2.10.2. Indien de raad in dit geval een exploitatieplan zou hebben vastgesteld, zouden [appellant] en anderen niet als belanghebbende kunnen worden aangemerkt bij het exploitatieplan. Daartoe is van belang dat [appellant] en anderen geen grondexploitatieovereenkomst als bedoeld in artikel 8.2, vijfde lid, van de Wro hebben gesloten met betrekking tot gronden in het plangebied waarop bouwplannen zijn voorzien, zij geen eigenaar zijn van gronden in dat gebied en ook anderszins niet is gebleken van belangen van [appellant] en anderen die rechtstreeks betrokken zouden zijn bij de vaststelling van een exploitatieplan.

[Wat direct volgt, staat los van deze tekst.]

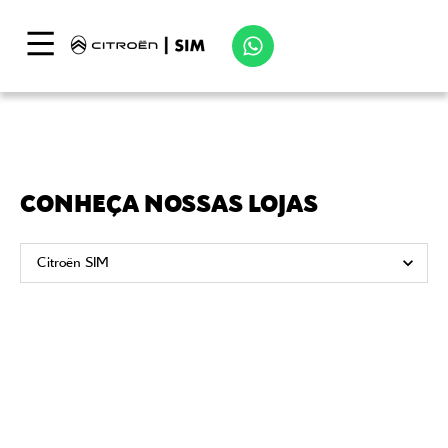
CONHEÇA NOSSAS LOJAS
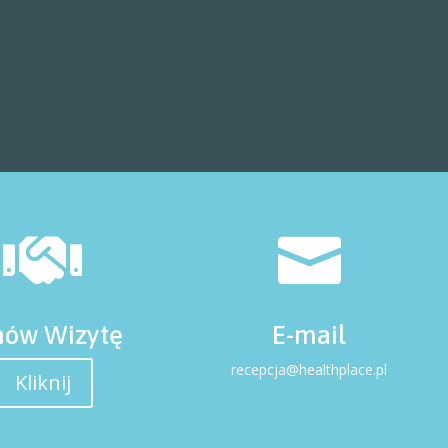


ów Wizytę
E-mail
recepcja@healthplace.pl
Kliknij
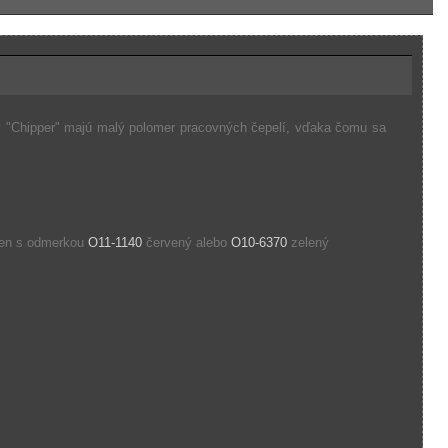
uby "Chipper" majú malý polomer pracovných čepelí, vďaka čomu sa
den s odmerkou
O11-1140
červený alebo
O10-6370
zelený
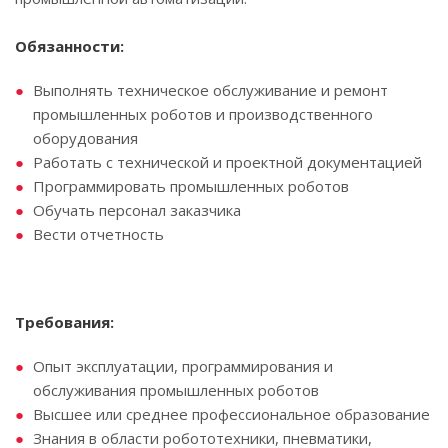
Обязанности:
Выполнять техническое обслуживание и ремонт
промышленных роботов и производственного
оборудования
Работать с технической и проектной документацией
Программировать промышленных роботов
Обучать персонал заказчика
Вести отчетность
Требования:
Опыт эксплуатации, программирования и
обслуживания промышленных роботов
Высшее или среднее профессиональное образование
Знания в области робототехники, пневматики,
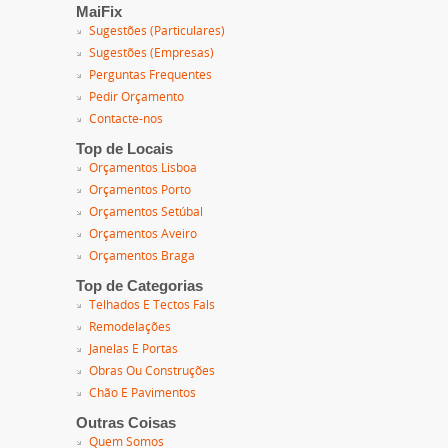
MaiFix
Sugestões (Particulares)
Sugestões (Empresas)
Perguntas Frequentes
Pedir Orçamento
Contacte-nos
Top de Locais
Orçamentos Lisboa
Orçamentos Porto
Orçamentos Setúbal
Orçamentos Aveiro
Orçamentos Braga
Top de Categorias
Telhados E Tectos Fals
Remodelações
Janelas E Portas
Obras Ou Construções
Chão E Pavimentos
Outras Coisas
Quem Somos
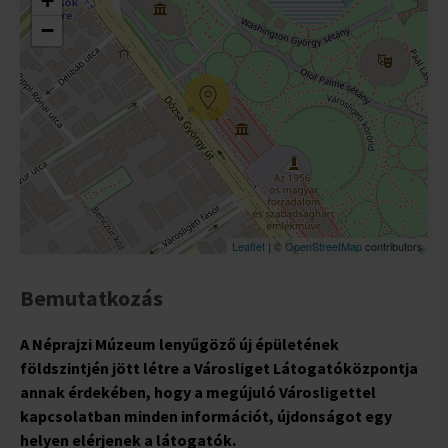
+
−
Leaflet
| ©
OpenStreetMap
contributors
Bemutatkozás
A Néprajzi Múzeum lenyűgöző új épületének
földszintjén jött létre a Városliget Látogatóközpontja
annak érdekében, hogy a megújuló Városligettel
kapcsolatban minden információt, újdonságot egy
helyen elérjenek a látogatók.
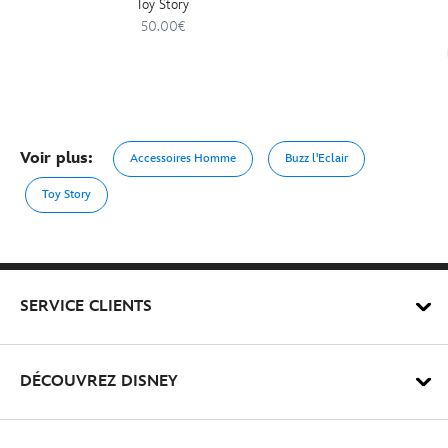
Toy Story
50.00€
Voir plus:
Accessoires Homme
Buzz l'Eclair
Toy Story
SERVICE CLIENTS
DÉCOUVREZ DISNEY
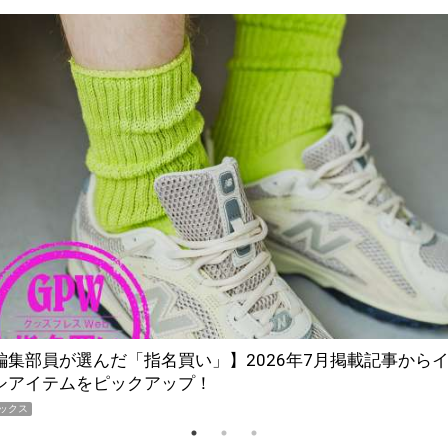
買って損なし」の極上スマホ5選【GoodsPress 2026上半期
ARD】
ックス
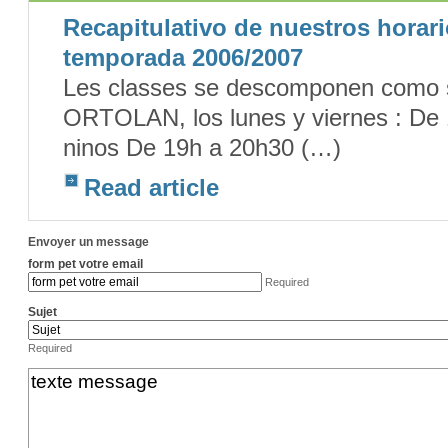
Recapitulativo de nuestros horari
temporada 2006/2007
Les classes se descomponen como s
ORTOLAN, los lunes y viernes : De 
ninos De 19h a 20h30 (…)
Read article
Envoyer un message
form pet votre email
Required
Sujet
Required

Gelet hierop kunnen [appellant] en anderen evenmin worden aangemerkt als belanghebbenden bij het niet vaststellen van een exploitatieplan als bedoeld in artikel 6.13, eerste lid, en artikel 6.18 van de Wro.

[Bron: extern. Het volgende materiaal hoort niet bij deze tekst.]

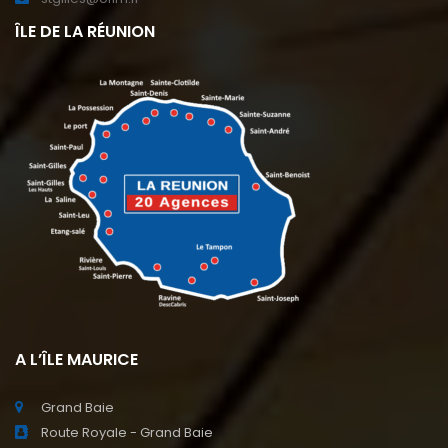
ÎLE DE LA RÉUNION
A L’ÎLE MAURICE
Grand Baie
Route Royale - Grand Baie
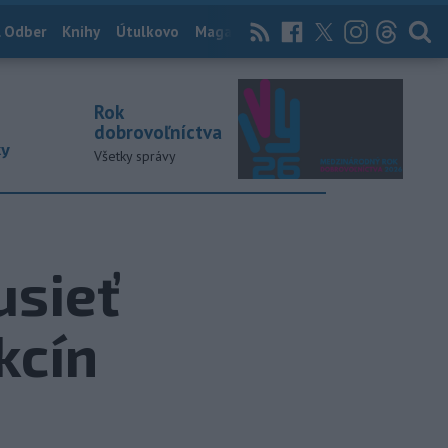
 Odber
Knihy
Útulkovo
Magazín
News Now
Archív
TASR
Rok
dobrovoľníctva
ky
Všetky správy
usieť
kcín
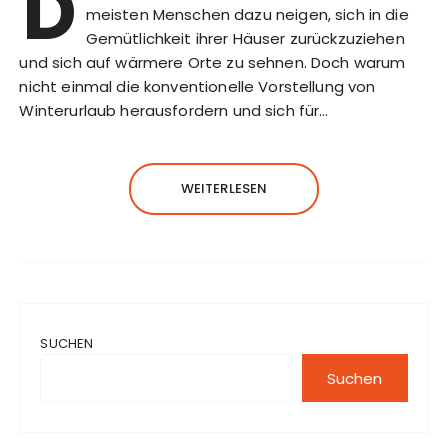
D
meisten Menschen dazu neigen, sich in die
Gemütlichkeit ihrer Häuser zurückzuziehen
und sich auf wärmere Orte zu sehnen. Doch warum
nicht einmal die konventionelle Vorstellung von
Winterurlaub herausfordern und sich für…
WEITERLESEN
SUCHEN
Suchen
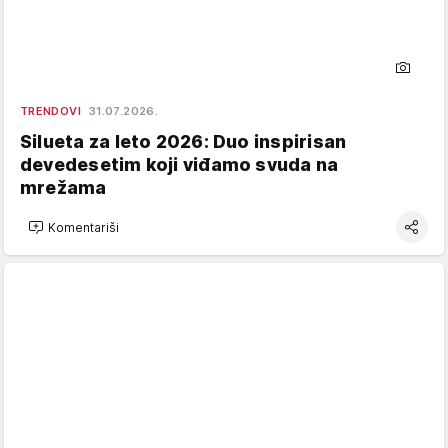
TRENDOVI
31.07.2026.
Silueta za leto 2026: Duo inspirisan
devedesetim koji viđamo svuda na
mrežama
Komentariši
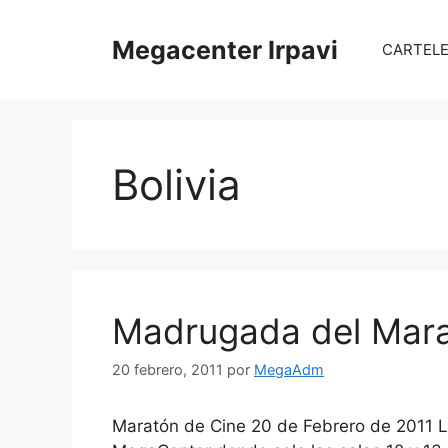
Saltar
al
Megacenter Irpavi
CARTELER
contenido
Bolivia
Madrugada del Mara
20 febrero, 2011
por
MegaAdm
Maratón de Cine 20 de Febrero de 2011 L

Het beroep van [appellant] en anderen, voor zover gericht tegen het besluit om geen exploitatieplan vast te stellen, is niet-ontvankelijk.

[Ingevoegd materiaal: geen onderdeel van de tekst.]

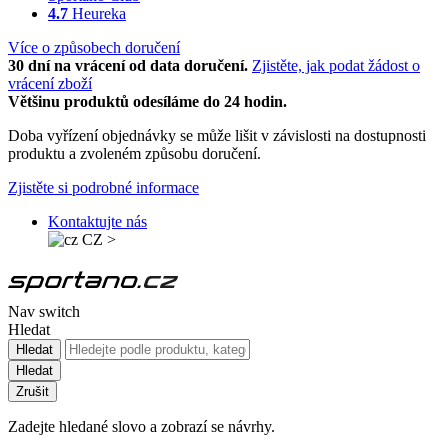
4.7
Heureka
Více o způsobech doručení
30 dní na vrácení od data doručení.
Zjistěte, jak podat žádost o
vrácení zboží
Většinu produktů odesíláme do 24 hodin.
Doba vyřízení objednávky se může lišit v závislosti na dostupnosti
produktu a zvoleném způsobu doručení.
Zjistěte si podrobné informace
Kontaktujte nás
CZ
>
Nav switch
Hledat
Hledat
Hledat
Zrušit
Zadejte hledané slovo a zobrazí se návrhy.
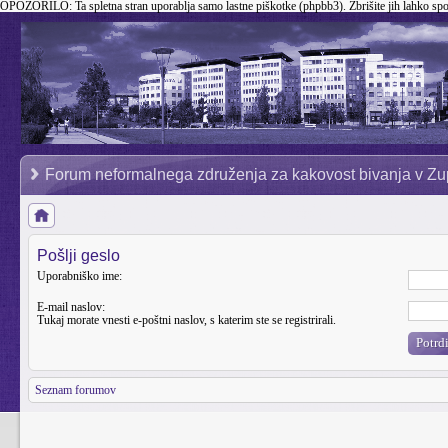
OPOZORILO:
Ta spletna stran uporablja samo lastne piškotke (phpbb3). Zbrišite jih lahko sp
Forum neformalnega združenja za kakovost bivanja v Zu
Pošlji geslo
Uporabniško ime:
E-mail naslov:
Tukaj morate vnesti e-poštni naslov, s katerim ste se registrirali.
Seznam forumov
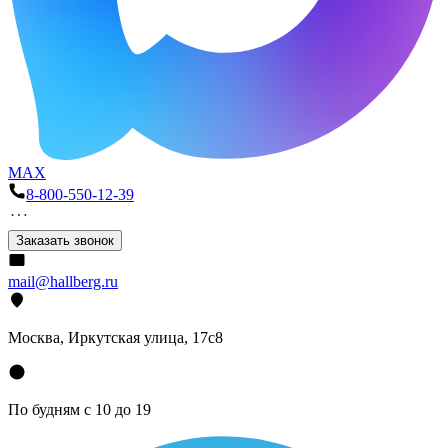
MAX
8-800-550-12-39
Заказать звонок
mail@hallberg.ru
Москва, Иркутская улица, 17с8
По будням с 10 до 19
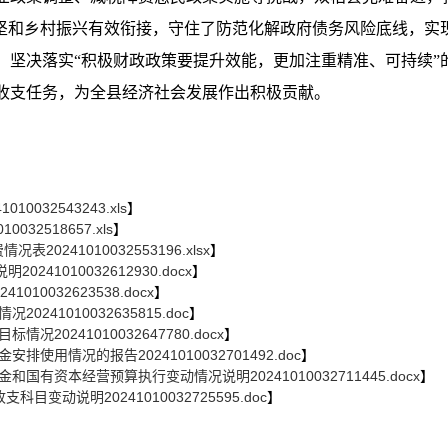
坚和乡村振兴有效衔接，守住了防范化解政府债务风险底线，实
，坚决落实
“
积极财政政策要提升效能，更加注重精准、可持续
”
收支任务，为全县经济社会发展作出积极贡献。
032543243.xls
】
32518657.xls
】
0241010032553196.xlsx
】
241010032612930.docx
】
10032623538.docx
】
241010032635815.doc
】
20241010032647780.docx
】
使用情况的报告20241010032701492.doc
】
国有资本经营预算执行变动情况说明20241010032711445.docx
】
目变动说明20241010032725595.doc
】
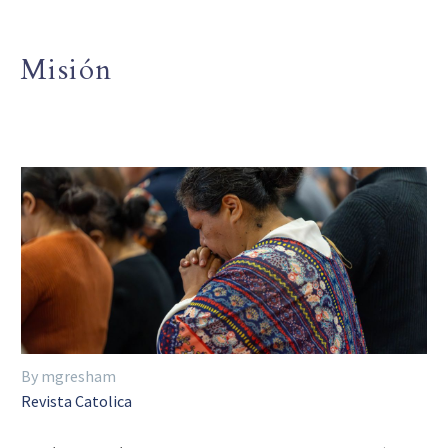
Misión
By mgresham
Revista Catolica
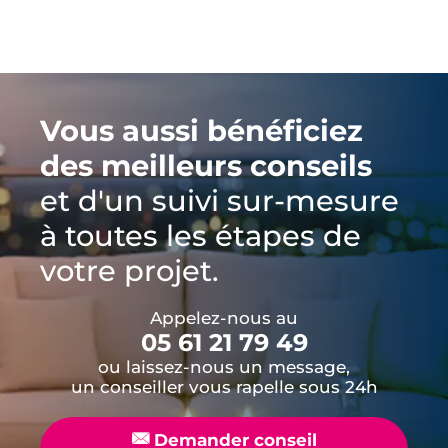
Vous aussi bénéficiez
des meilleurs conseils
et d'un suivi sur-mesure
à toutes les étapes de
votre projet.
Appelez-nous au
05 61 21 79 49
ou laissez-nous un message,
un conseiller vous rapelle sous 24h
📧
Demander conseil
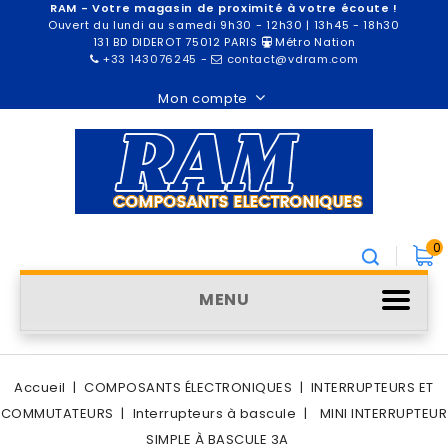
RAM - Votre magasin de proximité à votre écoute !
Ouvert du lundi au samedi 9h30 - 12h30 | 13h45 - 18h30
131 BD DIDEROT 75012 PARIS
Métro Nation
+33 143076245
-
contact@vdram.com
Mon compte
0
MENU
Accueil
COMPOSANTS ÉLECTRONIQUES
INTERRUPTEURS ET
COMMUTATEURS
Interrupteurs à bascule
MINI INTERRUPTEUR
SIMPLE À BASCULE 3A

2.11. Van proceskosten die voor vergoeding in aanmerking komen, is niet gebleken.
De Afdeling bestuursrechtspraak van de Raad van State
Recht doende in naam der Koningin:
I. verklaart het beroep voor zover dat is gericht tegen het bestemmingsplan niet-ontvankelijk voor zover het is ingediend door [appellant F], [appellant D] en [appellant A];
II. verklaart het beroep voor zover dat is gericht tegen het besluit om geen exploitatieplan vast te stellen geheel niet-ontvankelijk;
III. verklaart het beroep, voor zover ontvankelijk, gedeeltelijk gegrond;
IV. vernietigt het besluit van de raad van de gemeente Steenwijkerland van 21 juni 2011, nummer 2011/55, voor zover dat ziet op artikel 5, lid 5.1, onder a. van de regels;
V. bepaalt dat artikel 5, lid 5.1. onder a. van de regels als volgt komt te luiden: 'gebouwen, ten behoeve van een groepsaccommodatie met een maximale overnachtingscapaciteit van 148 personen';
VI. bepaalt dat deze uitspraak in zoverre in de plaats treedt van het vernietigde besluit;
VII. verklaart het beroep voor het overige ongegrond;
VIII. gelast dat de raad van de gemeente Steenwijkerland aan [appellant A], [appellant B], [appellant C], [appellant D], [appellant E], [appellant F], het door hen voor de behandeling van het beroep betaalde griffierecht ten bedrage van € 152,00 (zegge: honderdtweeënvijftig euro) vergoedt, met dien verstande dat betaling aan een van hen bevrijdend werkt ten opzichte van de anderen.
Aldus vastgesteld door mr. J.C. Kranenburg, lid van de enkelvoudige kamer, in tegenwoordigheid van drs. M.H. Kuggeleijn-Jansen, ambtenaar van staat.